(Stored items)
····················
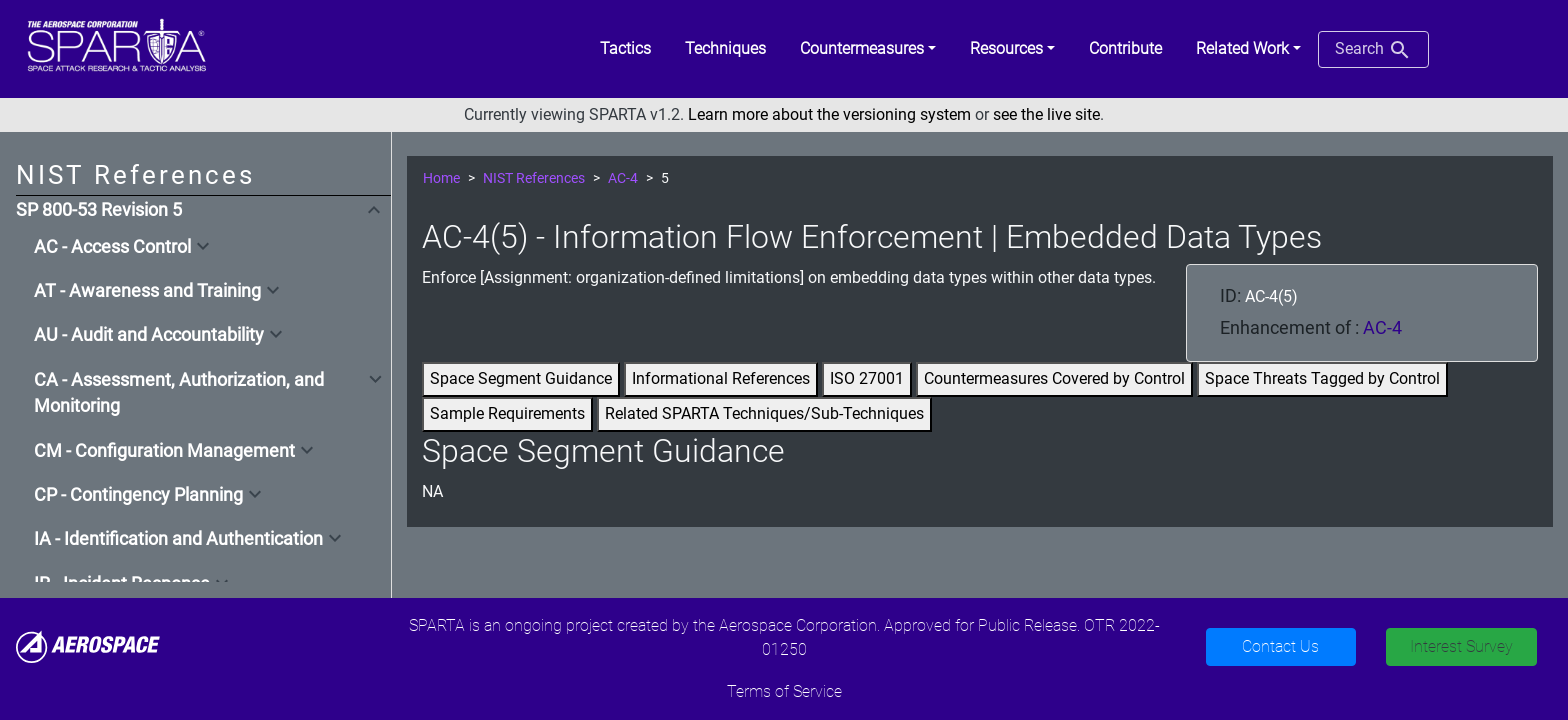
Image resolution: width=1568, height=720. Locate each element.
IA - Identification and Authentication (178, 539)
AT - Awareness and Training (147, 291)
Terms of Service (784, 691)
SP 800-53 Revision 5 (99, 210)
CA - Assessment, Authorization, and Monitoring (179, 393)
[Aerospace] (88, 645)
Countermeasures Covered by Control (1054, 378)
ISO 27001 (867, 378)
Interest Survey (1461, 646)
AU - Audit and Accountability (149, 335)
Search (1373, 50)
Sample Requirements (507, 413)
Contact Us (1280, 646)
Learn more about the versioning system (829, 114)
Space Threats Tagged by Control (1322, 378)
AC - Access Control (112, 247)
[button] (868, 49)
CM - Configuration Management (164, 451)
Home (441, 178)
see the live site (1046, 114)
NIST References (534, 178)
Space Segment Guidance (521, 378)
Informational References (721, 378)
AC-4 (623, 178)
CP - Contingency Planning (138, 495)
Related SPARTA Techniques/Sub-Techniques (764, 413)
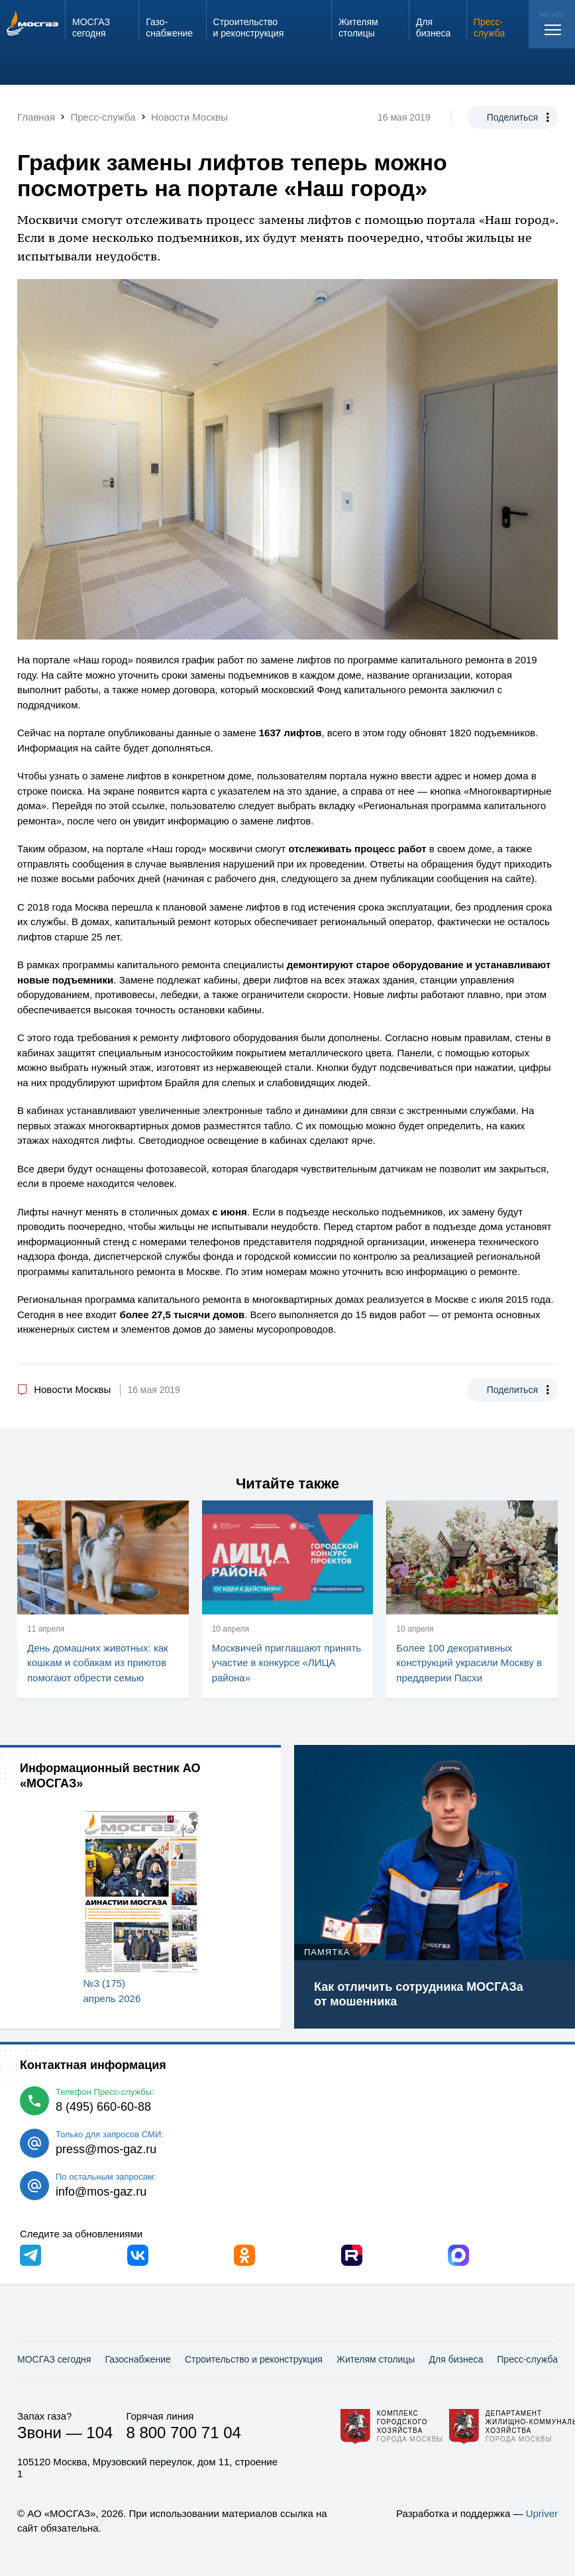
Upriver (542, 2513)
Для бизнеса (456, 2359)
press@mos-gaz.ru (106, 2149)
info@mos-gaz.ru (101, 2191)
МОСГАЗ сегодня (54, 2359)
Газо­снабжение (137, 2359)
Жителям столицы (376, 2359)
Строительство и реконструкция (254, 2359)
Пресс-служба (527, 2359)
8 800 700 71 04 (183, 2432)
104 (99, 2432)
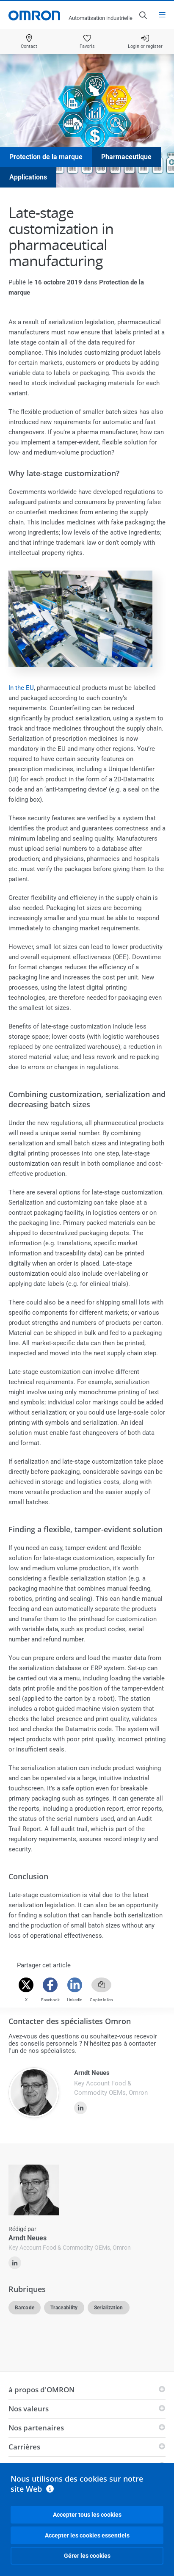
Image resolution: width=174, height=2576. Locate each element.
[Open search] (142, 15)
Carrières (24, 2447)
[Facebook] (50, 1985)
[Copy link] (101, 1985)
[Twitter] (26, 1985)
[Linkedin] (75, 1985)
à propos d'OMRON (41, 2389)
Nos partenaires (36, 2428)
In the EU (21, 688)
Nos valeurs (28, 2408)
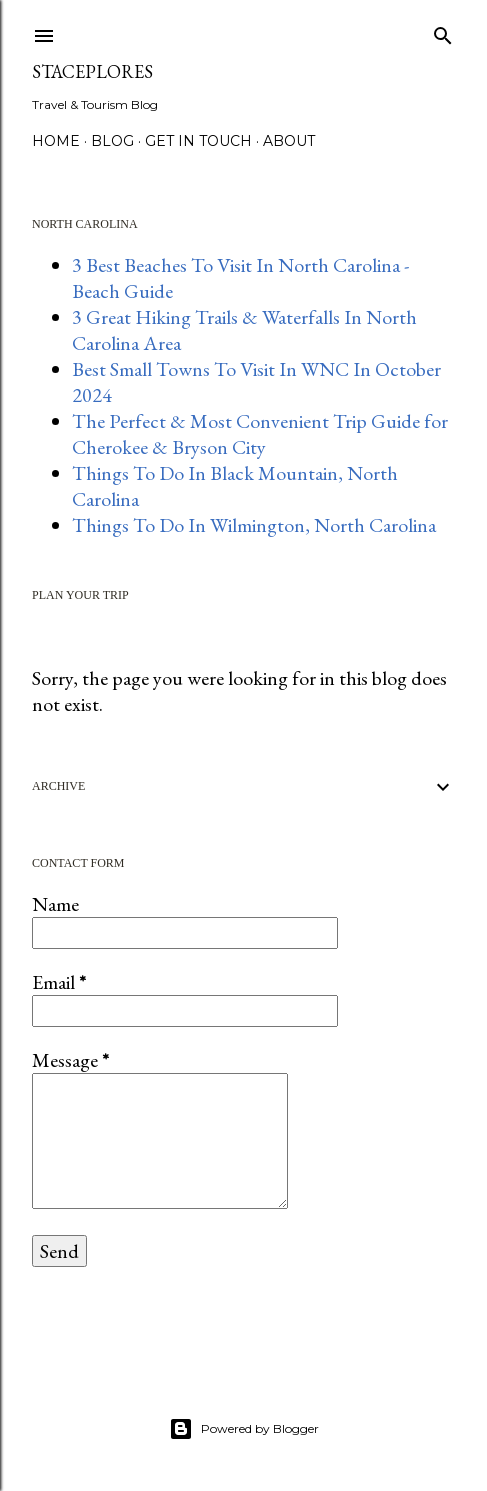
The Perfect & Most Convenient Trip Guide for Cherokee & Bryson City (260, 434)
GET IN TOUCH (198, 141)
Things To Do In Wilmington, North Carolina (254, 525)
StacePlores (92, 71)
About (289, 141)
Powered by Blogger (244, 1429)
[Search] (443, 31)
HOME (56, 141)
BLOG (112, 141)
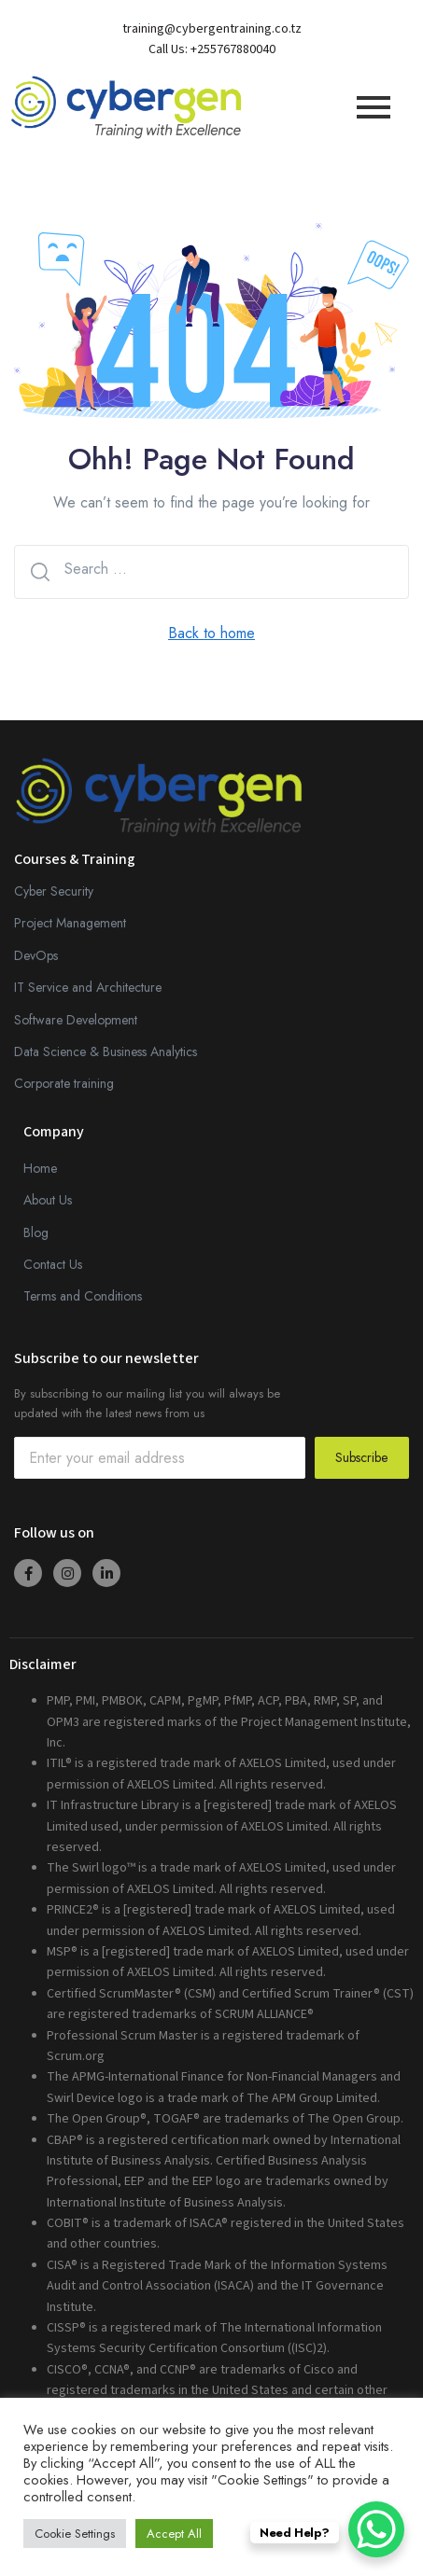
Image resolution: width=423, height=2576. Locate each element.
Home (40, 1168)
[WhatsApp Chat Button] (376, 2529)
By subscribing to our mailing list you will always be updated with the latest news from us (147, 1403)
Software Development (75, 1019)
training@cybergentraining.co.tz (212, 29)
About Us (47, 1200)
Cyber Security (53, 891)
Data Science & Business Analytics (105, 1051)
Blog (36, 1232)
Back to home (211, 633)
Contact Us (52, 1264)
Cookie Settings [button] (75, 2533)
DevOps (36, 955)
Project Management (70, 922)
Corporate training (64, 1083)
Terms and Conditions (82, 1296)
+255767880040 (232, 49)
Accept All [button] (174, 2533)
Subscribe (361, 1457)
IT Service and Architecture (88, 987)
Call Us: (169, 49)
····················
**PROBLEM DETAILS:**
Set down exactly the lines above, from the line containing "[button] (868, 49)" through the line containing "Газо­снабжение (137, 2359)". Skip the pictures.

**RESULT OF THIS TASK:**
[button] (868, 49)
CM - Configuration Management (164, 451)
Home (441, 178)
see the live site (1046, 114)
NIST References (534, 178)
Space Segment Guidance (521, 378)
Informational References (721, 378)
AC-4 (623, 178)
CP - Contingency Planning (138, 495)
Related SPARTA Techniques/Sub-Techniques (764, 413)
Upriver (542, 2513)
Для бизнеса (456, 2359)
press@mos-gaz.ru (106, 2149)
info@mos-gaz.ru (101, 2191)
МОСГАЗ сегодня (54, 2359)
Газо­снабжение (137, 2359)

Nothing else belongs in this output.